新年度がスタートする4月は、年金の支給額や関連制度について改めて確認しておきたい時期です。物価の上昇が続くなかで、「年金だけでは暮らしが心もとない」「少しでも手取りを増やしたい」と考えている方も少なくないでしょう。

特に、65歳以上で年金収入を主な生活の糧としている低年金の世帯にとって、年金支給日に支給される「年金生活者支援給付金」は、生活を支える重要な制度といえます。

この給付金は偶数月の年金に上乗せして支給されますが、対象となる条件を満たしていなかったり、申請が済んでいなかったりすると受け取れない場合があります。

この記事では、2026年度における給付金の基準額や対象者の条件、申請方法をわかりやすく整理します。

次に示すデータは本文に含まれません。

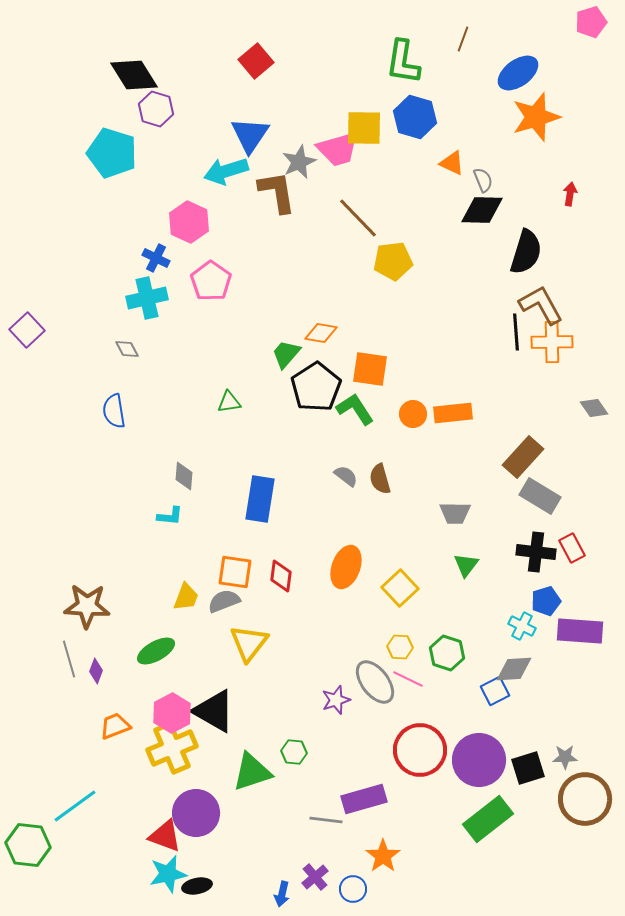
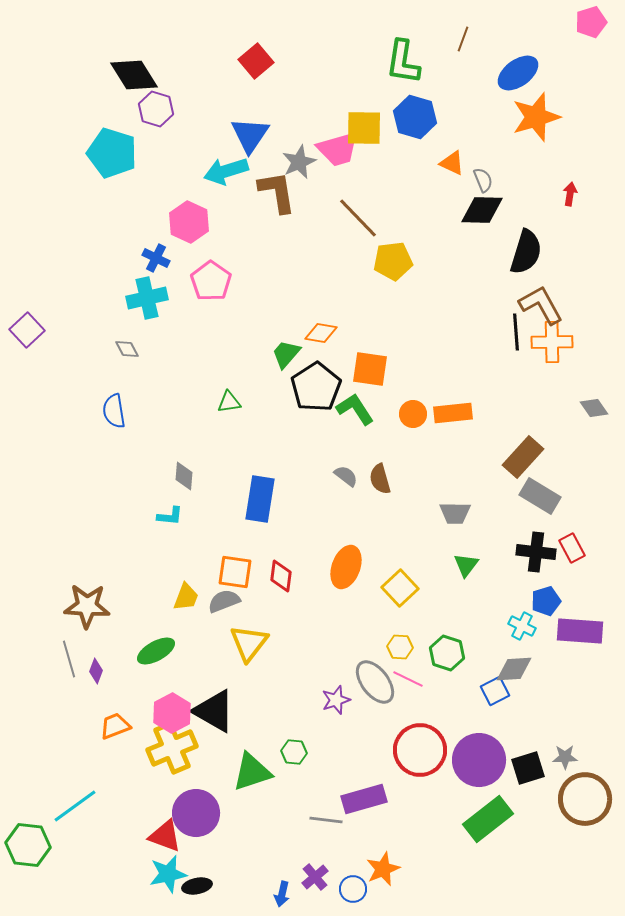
orange star at (383, 856): moved 13 px down; rotated 12 degrees clockwise
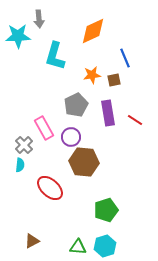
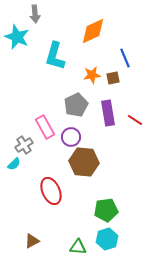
gray arrow: moved 4 px left, 5 px up
cyan star: moved 1 px left, 1 px down; rotated 25 degrees clockwise
brown square: moved 1 px left, 2 px up
pink rectangle: moved 1 px right, 1 px up
gray cross: rotated 12 degrees clockwise
cyan semicircle: moved 6 px left, 1 px up; rotated 40 degrees clockwise
red ellipse: moved 1 px right, 3 px down; rotated 24 degrees clockwise
green pentagon: rotated 10 degrees clockwise
cyan hexagon: moved 2 px right, 7 px up
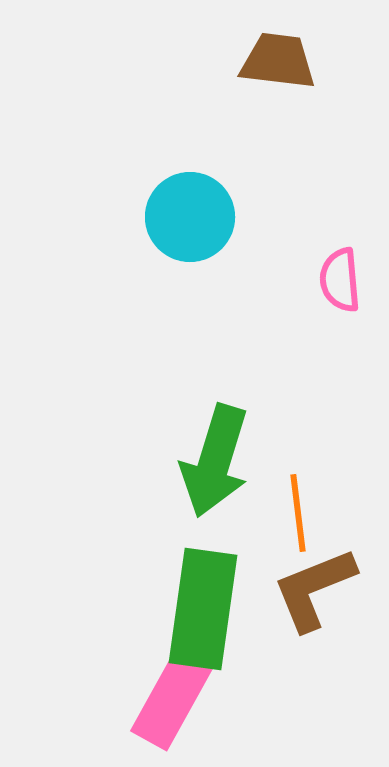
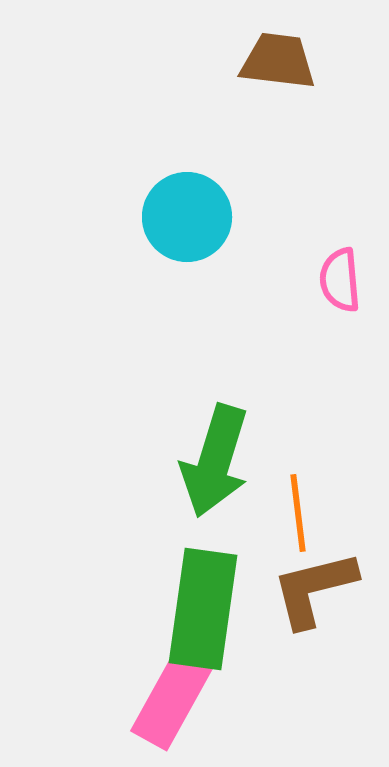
cyan circle: moved 3 px left
brown L-shape: rotated 8 degrees clockwise
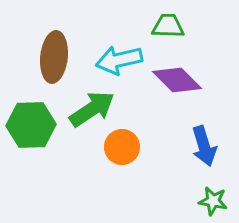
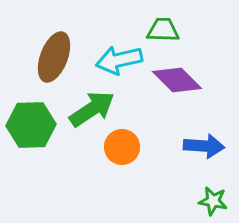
green trapezoid: moved 5 px left, 4 px down
brown ellipse: rotated 15 degrees clockwise
blue arrow: rotated 69 degrees counterclockwise
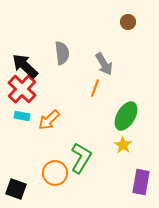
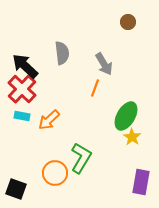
yellow star: moved 9 px right, 8 px up
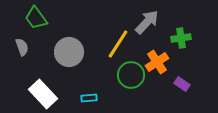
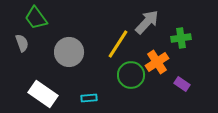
gray semicircle: moved 4 px up
white rectangle: rotated 12 degrees counterclockwise
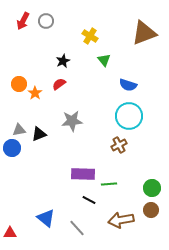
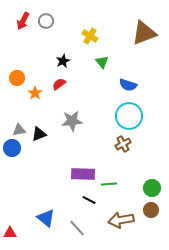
green triangle: moved 2 px left, 2 px down
orange circle: moved 2 px left, 6 px up
brown cross: moved 4 px right, 1 px up
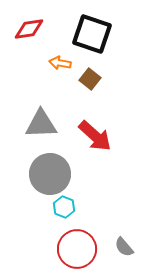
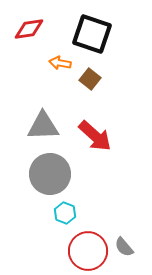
gray triangle: moved 2 px right, 2 px down
cyan hexagon: moved 1 px right, 6 px down
red circle: moved 11 px right, 2 px down
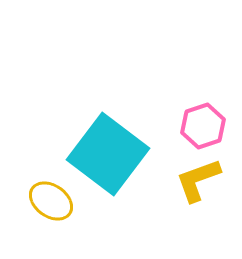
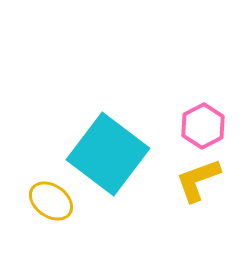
pink hexagon: rotated 9 degrees counterclockwise
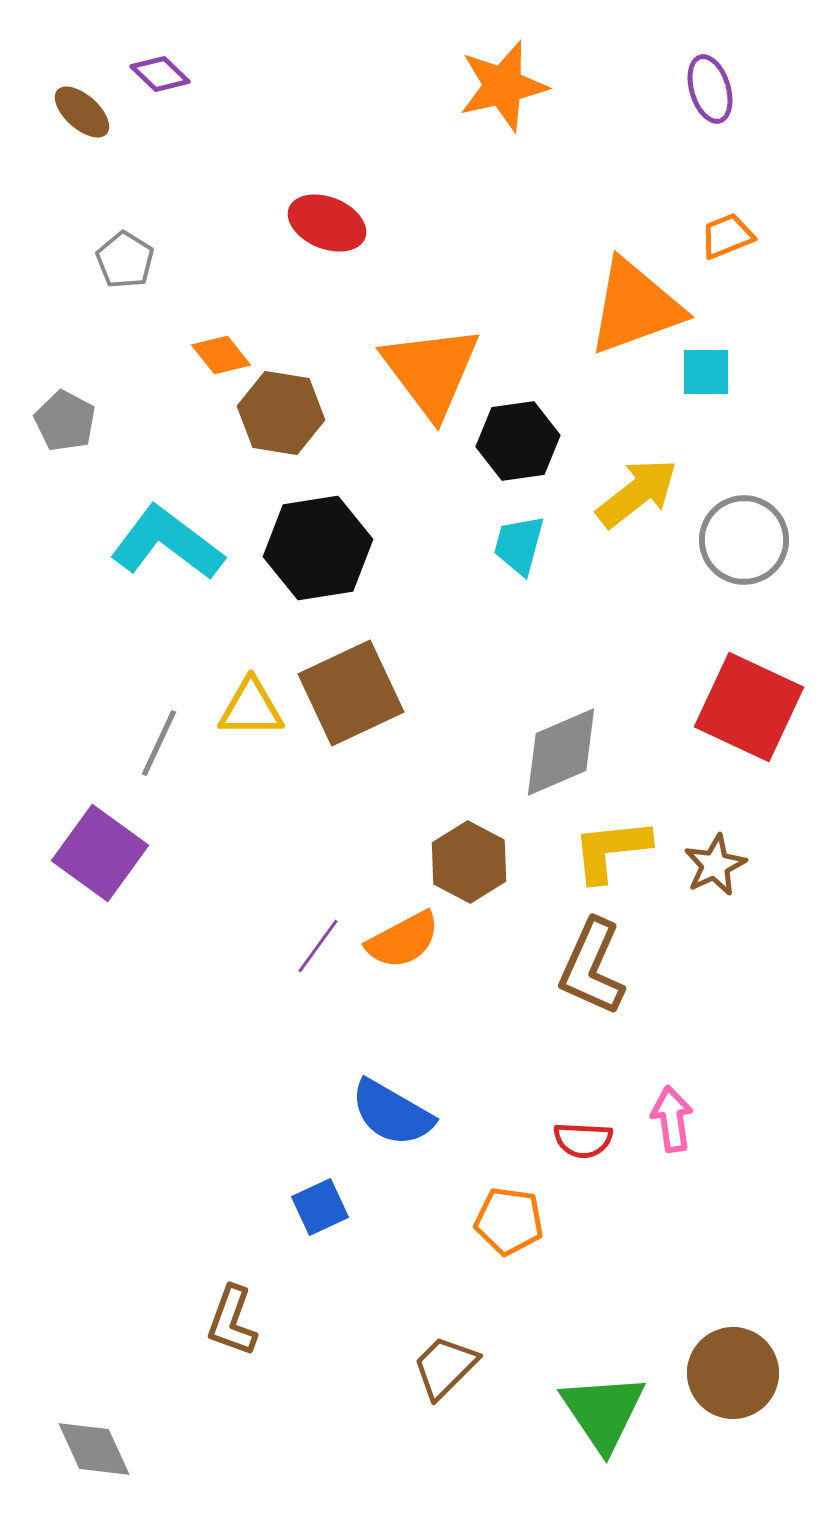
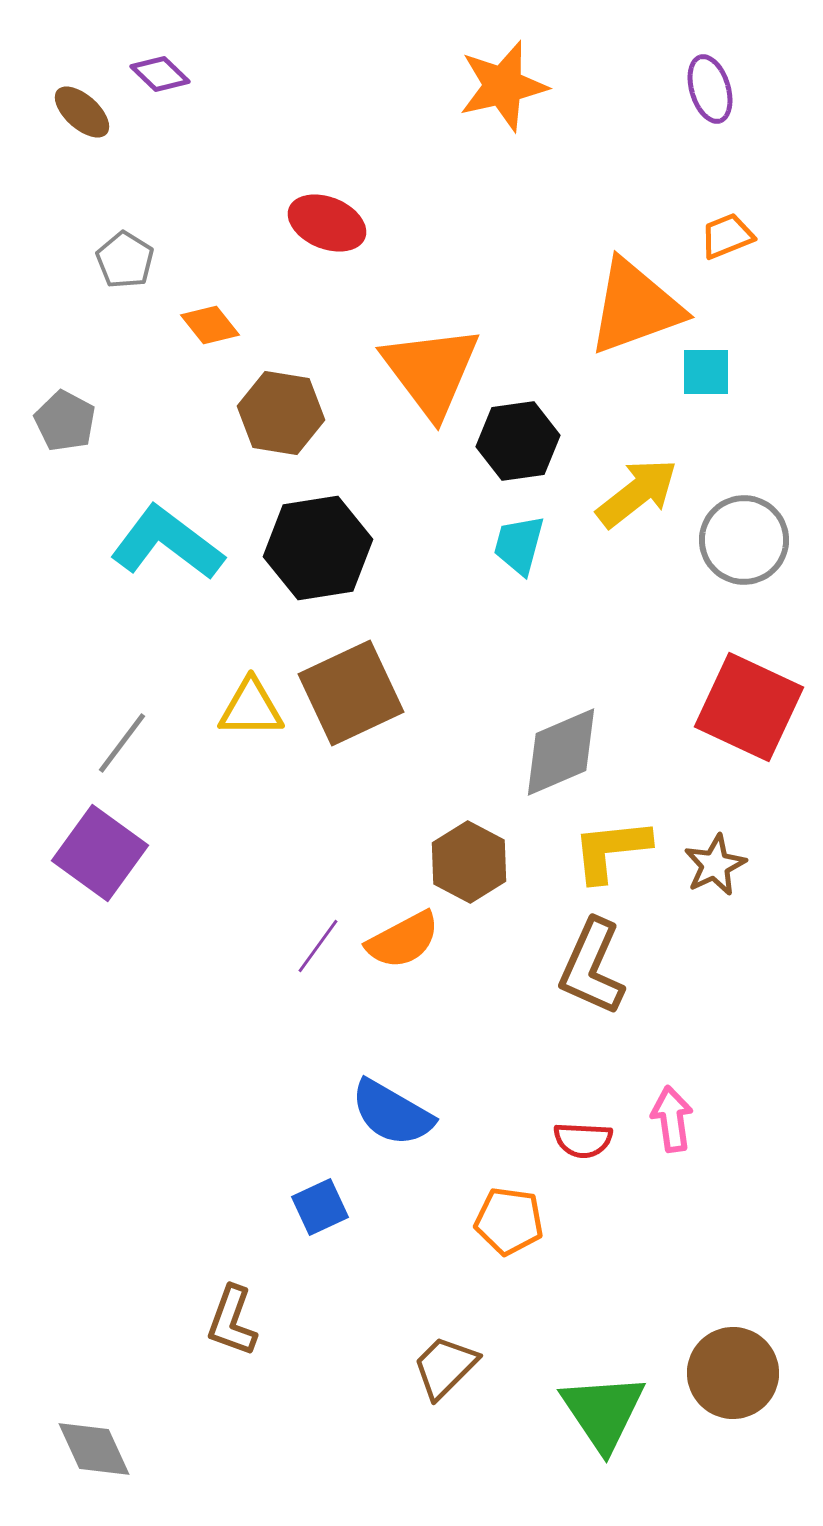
orange diamond at (221, 355): moved 11 px left, 30 px up
gray line at (159, 743): moved 37 px left; rotated 12 degrees clockwise
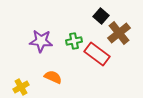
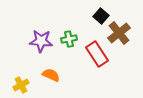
green cross: moved 5 px left, 2 px up
red rectangle: rotated 20 degrees clockwise
orange semicircle: moved 2 px left, 2 px up
yellow cross: moved 2 px up
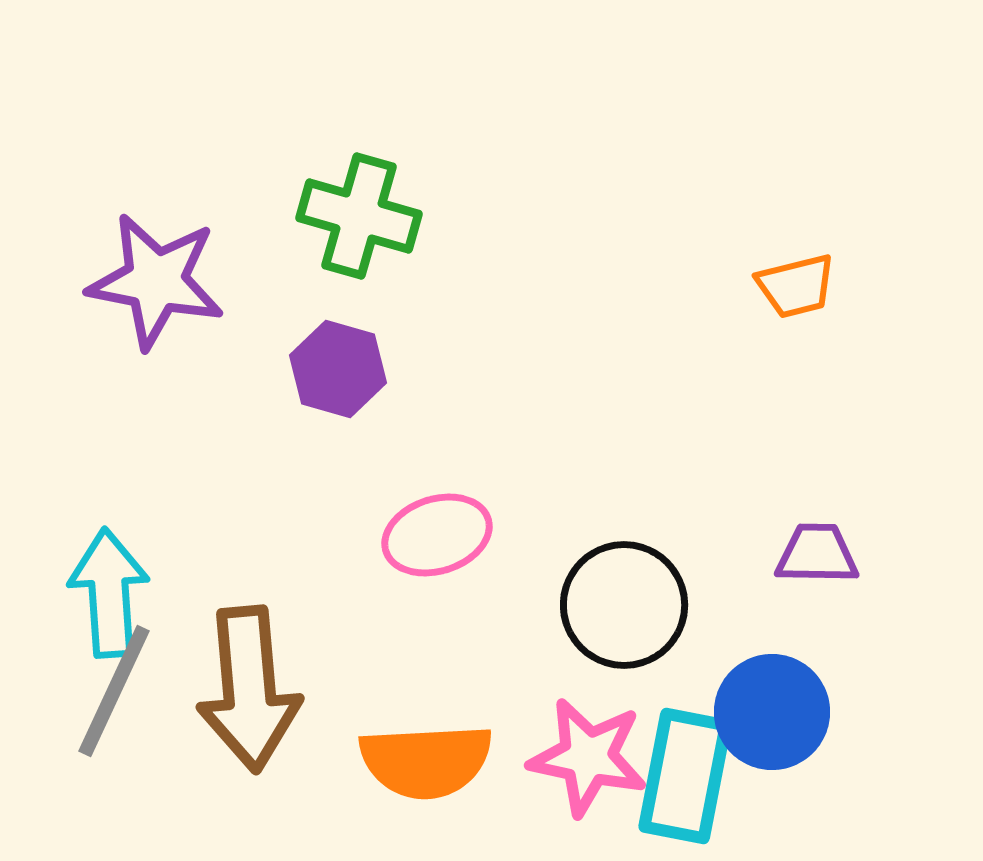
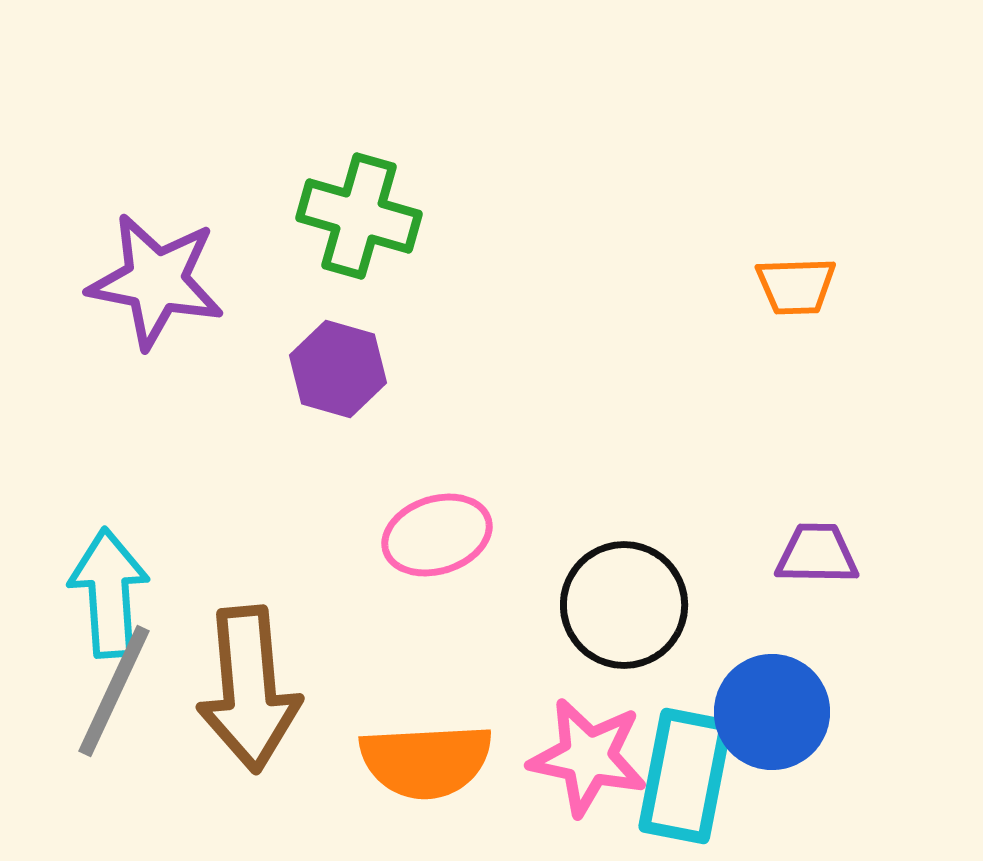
orange trapezoid: rotated 12 degrees clockwise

あわせて、年金の受給額に見られる個人差や、高齢者世帯の所得の実態についても解説していきます。

ご自身が給付金の対象になるかどうかを確認し、制度を確実に活用するための一助としてお役立てください。

1. 年金生活者支援給付金とは?65歳以上の低年金世帯を支える制度の概要

基礎年金を受け取っている方のうち、所得が一定の基準を満たす場合に「年金生活者支援給付金」を受給できます。

この制度には、「老齢年金生活者支援給付金」「障害年金生活者支援給付金」「遺族年金生活者支援給付金」という3つの種類があります。

1.1 【老齢年金】年金生活者支援給付金の対象者と支給要件を解説

老齢年金生活者支援給付金は、以下の支給要件をすべて満たしている方が対象です。

  • 65歳以上で、老齢基礎年金を受給していること
  • 同じ世帯に住む全員の市町村民税が非課税であること
  • 前年の公的年金などの収入金額(※1)と、それ以外の所得の合計額が、昭和31年4月2日以降に生まれた方は80万9000円以下、昭和31年4月1日以前に生まれた方は80万6700円以下であること(※2)

※1 障害年金や遺族年金といった非課税収入は含まれません。
※2 昭和31年4月2日以降に生まれた方で合計額が80万9000円を超え90万9000円以下の場合、また昭和31年4月1日以前に生まれた方で80万6700円を超え90万6700円以下の場合は、「補足的老齢年金生活者支援給付金」が支給されます。

1.2 【障害年金】年金生活者支援給付金の対象者と支給要件について

障害年金生活者支援給付金を受け取るには、以下の要件を両方満たす必要があります。

  • 障害基礎年金を受給していること
  • 前年の所得額(※)が479万4000円以下であること(扶養親族の人数などに応じて増額されます)

※ 所得には、障害年金などの非課税収入は含まれません。

1.3 【遺族年金】年金生活者支援給付金の対象者と支給要件を確認

遺族年金生活者支援給付金は、次の支給要件をすべて満たす方が対象となります。

  • 遺族基礎年金を受給していること
  • 前年の所得額(※)が479万4000円以下であること(扶養親族の人数などに応じて増額されます)

※ 所得の計算には、遺族年金などの非課税収入は含みません。

いずれの種類の給付金においても、前年の所得額が支給の可否を判断する重要な要素となっています。